**Exercise:** Transcribe all the data below exactly, leaving its pictures out.

(Records begins)

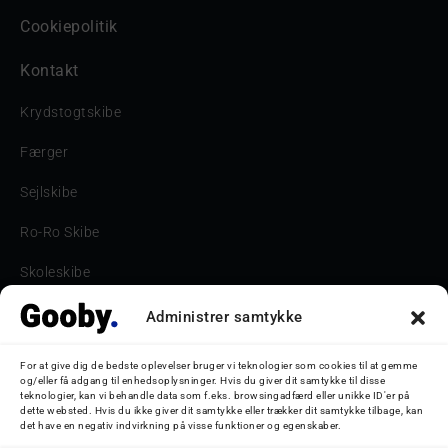
Cookiepolitik
Kontakt
Krydstogtskibe
Færger
Sejlskibe
Ro-Ro Skibe
Skoleskibe
Havne & Turbåde samt restaurantionsskibe
Administrer samtykke
Havne og Turbåde
For at give dig de bedste oplevelser bruger vi teknologier som cookies til at gemme
og/eller få adgang til enhedsoplysninger. Hvis du giver dit samtykke til disse
Bilskib
teknologier, kan vi behandle data som f.eks. browsingadfærd eller unikke ID'er på
dette websted. Hvis du ikke giver dit samtykke eller trækker dit samtykke tilbage, kan
det have en negativ indvirkning på visse funktioner og egenskaber.
Storebæltsbroen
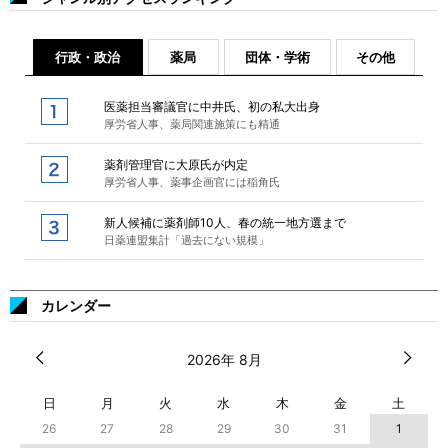
行政・政治
薬局
団体・学術
その他
医薬担当審議官に中井氏、初の私大出身
厚労省人事、薬局関連施策にも精通
薬剤管理官に大原氏が内定
厚労省人事、薬事企画官には稲角氏
新人候補に薬剤師10人、春の統一地方選まで
日薬連盟集計「過去にない規模」
カレンダー
2026年 8月
日
月
火
水
木
金
土
26
27
28
29
30
31
1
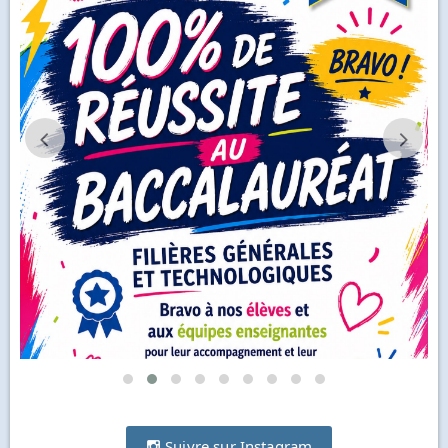
Suivre sur Instagram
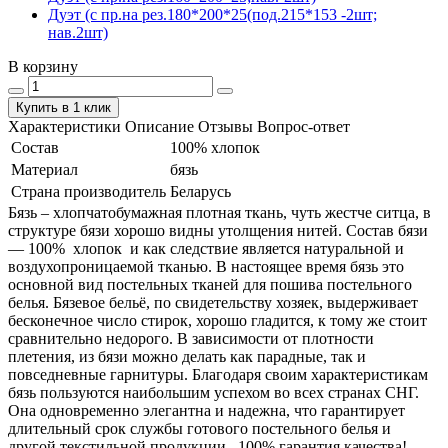
Дуэт (с пр.на рез.180*200*25(под.215*153 -2шт;
нав.2шт)
В корзину
Купить в 1 клик
Характеристики
Описание
Отзывы
Вопрос-ответ
Состав
100% хлопок
Материал
бязь
Страна производитель
Беларусь
Бязь – хлопчатобумажная плотная ткань, чуть жестче ситца, в
структуре бязи хорошо видны утолщения нитей. Состав бязи
― 100% хлопок и как следствие является натуральной и
воздухопроницаемой тканью. В настоящее время бязь это
основной вид постельных тканей для пошива постельного
белья. Бязевое бельё, по свидетельству хозяек, выдерживает
бесконечное число стирок, хорошо гладится, к тому же стоит
сравнительно недорого. В зависимости от плотности
плетения, из бязи можно делать как парадные, так и
повседневные гарнитуры. Благодаря своим характеристикам
бязь пользуются наибольшим успехом во всех странах СНГ.
Она одновременно элегантна и надежна, что гарантирует
длительный срок службы готового постельного белья и
другой текстильной продукции. 100% гарантия качества!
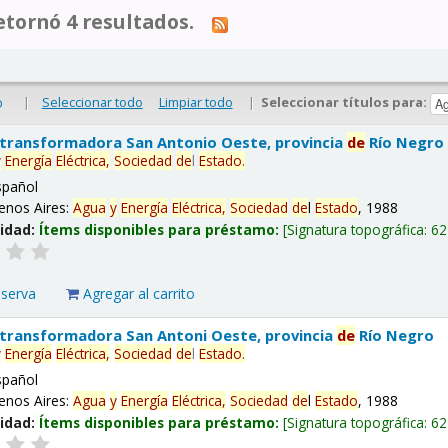
tornó 4 resultados.
|
Seleccionar todo
Limpiar todo
|
Seleccionar títulos para:
o
 transformadora San Antonio Oeste, provincia
de
Río Negro
y
Energía
Eléctrica,
Sociedad
de
l
Estado
.
spañol
enos Aires:
Agua
y
Energía
Eléctrica,
Sociedad
de
l
Estado
, 1988
lidad:
Ítems disponibles para préstamo:
Signatura topográfica:
62
eserva
Agregar al carrito
 transformadora San Antoni Oeste, provincia
de
Río Negro
y
Energía
Eléctrica,
Sociedad
de
l
Estado
.
spañol
enos Aires:
Agua
y
Energía
Eléctrica,
Sociedad
de
l
Estado
, 1988
lidad:
Ítems disponibles para préstamo:
Signatura topográfica:
62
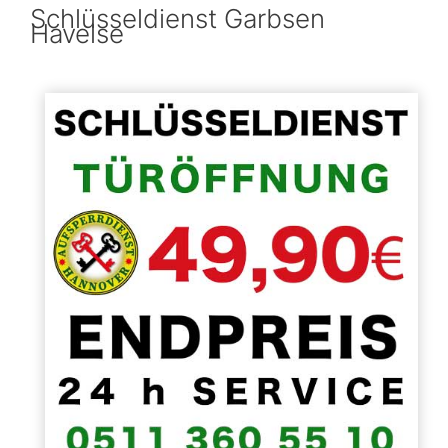
Schlüsseldienst Garbsen
Havelse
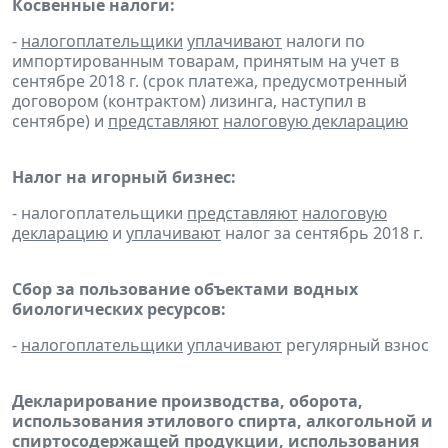
Косвенные налоги:
-
налогоплательщики
уплачивают
налоги по
импортированным товарам, принятым на учет в
сентябре 2018 г. (срок платежа, предусмотренный
договором (контрактом) лизинга, наступил в
сентябре) и
представляют
налоговую декларацию
Налог на игорный бизнес:
- налогоплательщики
представляют
налоговую
декларацию
и
уплачивают
налог за сентябрь 2018 г.
Сбор за пользование объектами водных
биологических ресурсов:
-
налогоплательщики
уплачивают
регулярный взнос
Декларирование производства, оборота,
использования этилового спирта, алкогольной и
спиртосодержащей продукции, использования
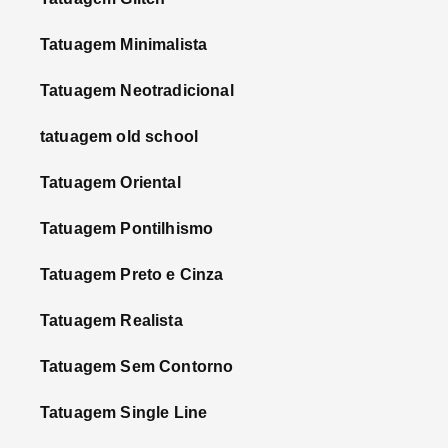
Tatuagem Minimalista
Tatuagem Neotradicional
tatuagem old school
Tatuagem Oriental
Tatuagem Pontilhismo
Tatuagem Preto e Cinza
Tatuagem Realista
Tatuagem Sem Contorno
Tatuagem Single Line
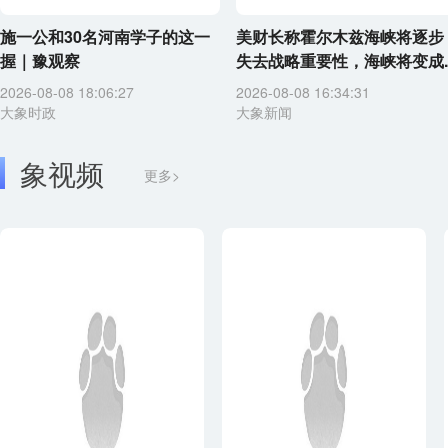
施一公和30名河南学子的这一
美财长称霍尔木兹海峡将逐步
握｜豫观察
失去战略重要性，海峡将变成..
2026-08-08 18:06:27
2026-08-08 16:34:31
大象时政
大象新闻
象视频
更多>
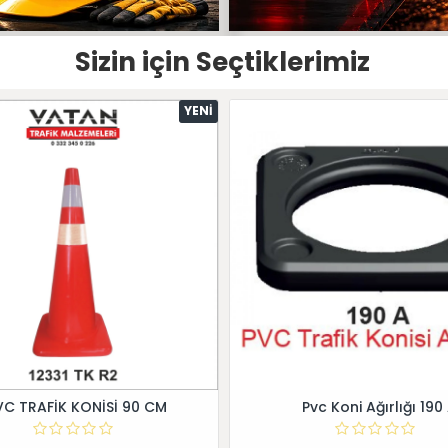
Sizin için Seçtiklerimiz
YENI
VC TRAFİK KONİSİ 90 CM
Pvc Koni Ağırlığı 190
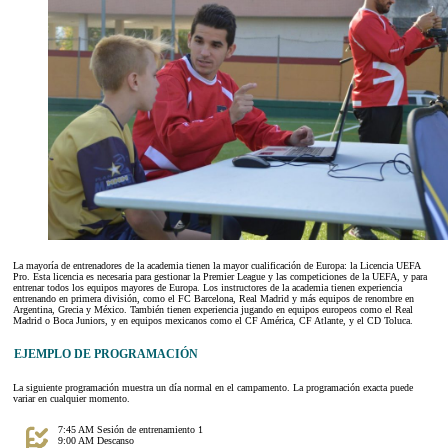
La mayoría de entrenadores de la academia tienen la mayor cualificación de Europa: la Licencia UEFA
Pro. Esta licencia es necesaria para gestionar la Premier League y las competiciones de la UEFA, y para
entrenar todos los equipos mayores de Europa. Los instructores de la academia tienen experiencia
entrenando en primera división, como el FC Barcelona, Real Madrid y más equipos de renombre en
Argentina, Grecia y México. También tienen experiencia jugando en equipos europeos como el Real
Madrid o Boca Juniors, y en equipos mexicanos como el CF América, CF Atlante, y el CD Toluca.
EJEMPLO DE PROGRAMACIÓN
La siguiente programación muestra un día normal en el campamento. La programación exacta puede
variar en cualquier momento.
7:45 AM Sesión de entrenamiento 1
9:00 AM Descanso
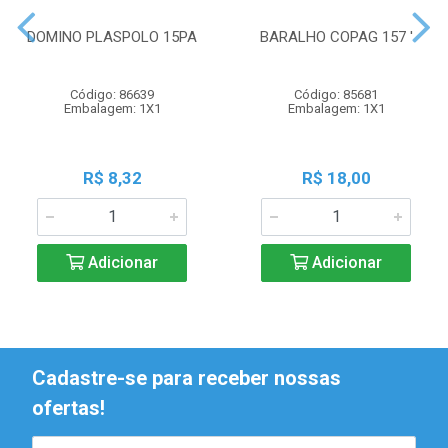
DOMINO PLASPOLO 15PA
BARALHO COPAG 157 '
Código: 86639
Código: 85681
Embalagem: 1X1
Embalagem: 1X1
R$ 8,32
R$ 18,00
Adicionar
Adicionar
Cadastre-se para receber nossas
ofertas!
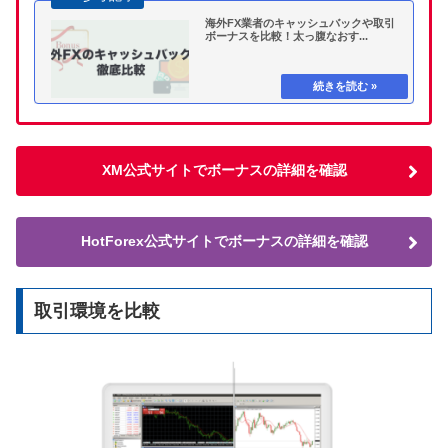
海外FX業者のキャッシュバックや取引
ボーナスを比較！太っ腹なおす...
XM公式サイトでボーナスの詳細を確認
HotForex公式サイトでボーナスの詳細を確認
取引環境を比較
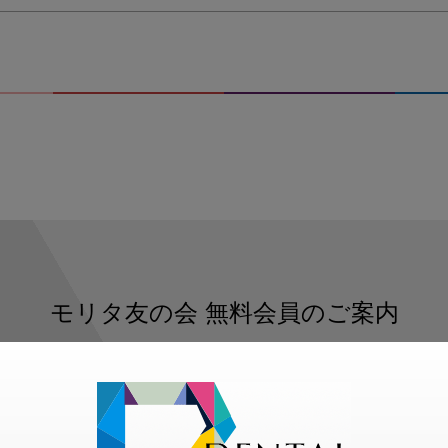
モリタ友の会
無料会員のご案内
ただくと、デンタルライフデザインをもっと便利にご利用いた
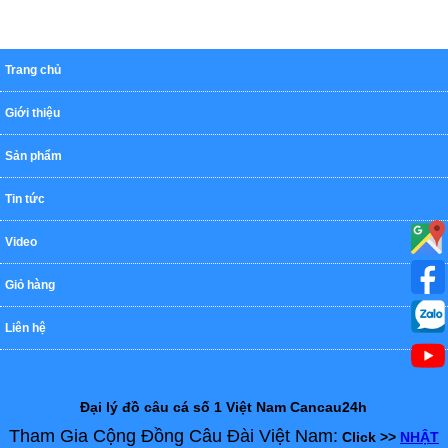
Trang chủ
Giới thiệu
Sản phẩm
Tin tức
Video
Giỏ hàng
Liên hệ
Đại lý đồ câu cá số 1 Việt Nam Cancau24h
Tham Gia Cộng Đồng Câu Đài Việt Nam:
Click >>
NHẬT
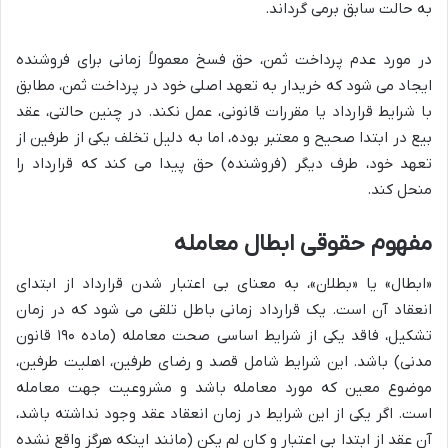
به حالت سابق برمی گرداند.
در مورد عدم پرداخت ثمن، حق فسخ معمولاً زمانی برای فروشنده
ایجاد می شود که خریدار به تعهد اصلی خود در پرداخت ثمن، مطابق
با شرایط قرارداد یا مقررات قانونی، عمل نکند. در چنین حالتی، عقد
بیع در ابتدا صحیح و معتبر بوده، اما به دلیل تخلف یکی از طرفین از
تعهد خود، طرف دیگر (فروشنده) حق پیدا می کند که قرارداد را
منحل کند.
مفهوم حقوقی ابطال معامله
«ابطال» یا «بطلان»، به معنای بی اعتبار شدن قرارداد از ابتدای
انعقاد آن است. یک قرارداد زمانی باطل تلقی می شود که در زمان
تشکیل، فاقد یکی از شرایط اساسی صحت معامله (ماده ۱۹۰ قانون
مدنی) باشد. این شرایط شامل قصد و رضای طرفین، اهلیت طرفین،
موضوع معین که مورد معامله باشد و مشروعیت جهت معامله
است. اگر یکی از این شرایط در زمان انعقاد عقد وجود نداشته باشد،
آن عقد از ابتدا بی اعتبار و کان لم یکن (مانند اینکه هرگز واقع نشده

(Records ends)

**Finished task:**
Cookiepolitik
Kontakt
Krydstogtskibe
Færger
Sejlskibe
Ro-Ro Skibe
Skoleskibe
Havne & Turbåde samt restaurantionsskibe
Administrer samtykke
Havne og Turbåde
For at give dig de bedste oplevelser bruger vi teknologier som cookies til at gemme
og/eller få adgang til enhedsoplysninger. Hvis du giver dit samtykke til disse
Bilskib
teknologier, kan vi behandle data som f.eks. browsingadfærd eller unikke ID'er på
dette websted. Hvis du ikke giver dit samtykke eller trækker dit samtykke tilbage, kan
det have en negativ indvirkning på visse funktioner og egenskaber.
Storebæltsbroen
行政・政治
薬局
団体・学術
その他
医薬担当審議官に中井氏、初の私大出身
厚労省人事、薬局関連施策にも精通
薬剤管理官に大原氏が内定
厚労省人事、薬事企画官には稲角氏
新人候補に薬剤師10人、春の統一地方選まで
日薬連盟集計「過去にない規模」
カレンダー
2026年 8月
日
月
火
水
木
金
土
26
27
28
29
30
31
1
Suivre sur Instagram
Дуэт (с пр.на рез.180*200*25(под.215*153 -2шт;
нав.2шт)
В корзину
Купить в 1 клик
Характеристики
Описание
Отзывы
Вопрос-ответ
Состав
100% хлопок
Материал
бязь
Страна производитель
Беларусь
Бязь – хлопчатобумажная плотная ткань, чуть жестче ситца, в
структуре бязи хорошо видны утолщения нитей. Состав бязи
― 100% хлопок и как следствие является натуральной и
воздухопроницаемой тканью. В настоящее время бязь это
основной вид постельных тканей для пошива постельного
белья. Бязевое бельё, по свидетельству хозяек, выдерживает
бесконечное число стирок, хорошо гладится, к тому же стоит
сравнительно недорого. В зависимости от плотности
плетения, из бязи можно делать как парадные, так и
повседневные гарнитуры. Благодаря своим характеристикам
бязь пользуются наибольшим успехом во всех странах СНГ.
Она одновременно элегантна и надежна, что гарантирует
длительный срок службы готового постельного белья и
другой текстильной продукции. 100% гарантия качества!
tornó 4 resultados.
|
Seleccionar todo
Limpiar todo
|
Seleccionar títulos para:
o
 transformadora San Antonio Oeste, provincia
de
Río Negro
y
Energía
Eléctrica,
Sociedad
de
l
Estado
.
spañol
enos Aires:
Agua
y
Energía
Eléctrica,
Sociedad
de
l
Estado
, 1988
lidad:
Ítems disponibles para préstamo:
Signatura topográfica:
62
eserva
Agregar al carrito
 transformadora San Antoni Oeste, provincia
de
Río Negro
y
Energía
Eléctrica,
Sociedad
de
l
Estado
.
spañol
enos Aires:
Agua
y
Energía
Eléctrica,
Sociedad
de
l
Estado
, 1988
lidad:
Ítems disponibles para préstamo:
Signatura topográfica:
62
Schlüsseldienst Garbsen
Havelse
Косвенные налоги:
-
налогоплательщики
уплачивают
налоги по
импортированным товарам, принятым на учет в
сентябре 2018 г. (срок платежа, предусмотренный
договором (контрактом) лизинга, наступил в
сентябре) и
представляют
налоговую декларацию
Налог на игорный бизнес:
- налогоплательщики
представляют
налоговую
декларацию
и
уплачивают
налог за сентябрь 2018 г.
Сбор за пользование объектами водных
биологических ресурсов:
-
налогоплательщики
уплачивают
регулярный взнос
Декларирование производства, оборота,
использования этилового спирта, алкогольной и
спиртосодержащей продукции, использования
Tatuagem Minimalista
Tatuagem Neotradicional
tatuagem old school
Tatuagem Oriental
Tatuagem Pontilhismo
Tatuagem Preto e Cinza
Tatuagem Realista
Tatuagem Sem Contorno
Tatuagem Single Line
施一公和30名河南学子的这一
美财长称霍尔木兹海峡将逐步
握｜豫观察
失去战略重要性，海峡将变成..
2026-08-08 18:06:27
2026-08-08 16:34:31
大象时政
大象新闻
象视频
更多>
Sizin için Seçtiklerimiz
YENI
VC TRAFİK KONİSİ 90 CM
Pvc Koni Ağırlığı 190
La mayoría de entrenadores de la academia tienen la mayor cualificación de Europa: la Licencia UEFA
Pro. Esta licencia es necesaria para gestionar la Premier League y las competiciones de la UEFA, y para
entrenar todos los equipos mayores de Europa. Los instructores de la academia tienen experiencia
entrenando en primera división, como el FC Barcelona, Real Madrid y más equipos de renombre en
Argentina, Grecia y México. También tienen experiencia jugando en equipos europeos como el Real
Madrid o Boca Juniors, y en equipos mexicanos como el CF América, CF Atlante, y el CD Toluca.
EJEMPLO DE PROGRAMACIÓN
La siguiente programación muestra un día normal en el campamento. La programación exacta puede
variar en cualquier momento.
7:45 AM Sesión de entrenamiento 1
9:00 AM Descanso
DOMINO PLASPOLO 15PA
BARALHO COPAG 157 '
Código: 86639
Código: 85681
Embalagem: 1X1
Embalagem: 1X1
R$ 8,32
R$ 18,00
Adicionar
Adicionar
Cadastre-se para receber nossas
ofertas!
海外FX業者のキャッシュバックや取引
ボーナスを比較！太っ腹なおす...
XM公式サイトでボーナスの詳細を確認
HotForex公式サイトでボーナスの詳細を確認
取引環境を比較
モリタ友の会
無料会員のご案内
ただくと、デンタルライフデザインをもっと便利にご利用いた
Trang chủ
Giới thiệu
Sản phẩm
Tin tức
Video
Giỏ hàng
Liên hệ
Đại lý đồ câu cá số 1 Việt Nam Cancau24h
Tham Gia Cộng Đồng Câu Đài Việt Nam:
Click >>
NHẬT
به حالت سابق برمی گرداند.
در مورد عدم پرداخت ثمن، حق فسخ معمولاً زمانی برای فروشنده
ایجاد می شود که خریدار به تعهد اصلی خود در پرداخت ثمن، مطابق
با شرایط قرارداد یا مقررات قانونی، عمل نکند. در چنین حالتی، عقد
بیع در ابتدا صحیح و معتبر بوده، اما به دلیل تخلف یکی از طرفین از
تعهد خود، طرف دیگر (فروشنده) حق پیدا می کند که قرارداد را
منحل کند.
مفهوم حقوقی ابطال معامله
«ابطال» یا «بطلان»، به معنای بی اعتبار شدن قرارداد از ابتدای
انعقاد آن است. یک قرارداد زمانی باطل تلقی می شود که در زمان
تشکیل، فاقد یکی از شرایط اساسی صحت معامله (ماده ۱۹۰ قانون
مدنی) باشد. این شرایط شامل قصد و رضای طرفین، اهلیت طرفین،
موضوع معین که مورد معامله باشد و مشروعیت جهت معامله
است. اگر یکی از این شرایط در زمان انعقاد عقد وجود نداشته باشد،
آن عقد از ابتدا بی اعتبار و کان لم یکن (مانند اینکه هرگز واقع نشده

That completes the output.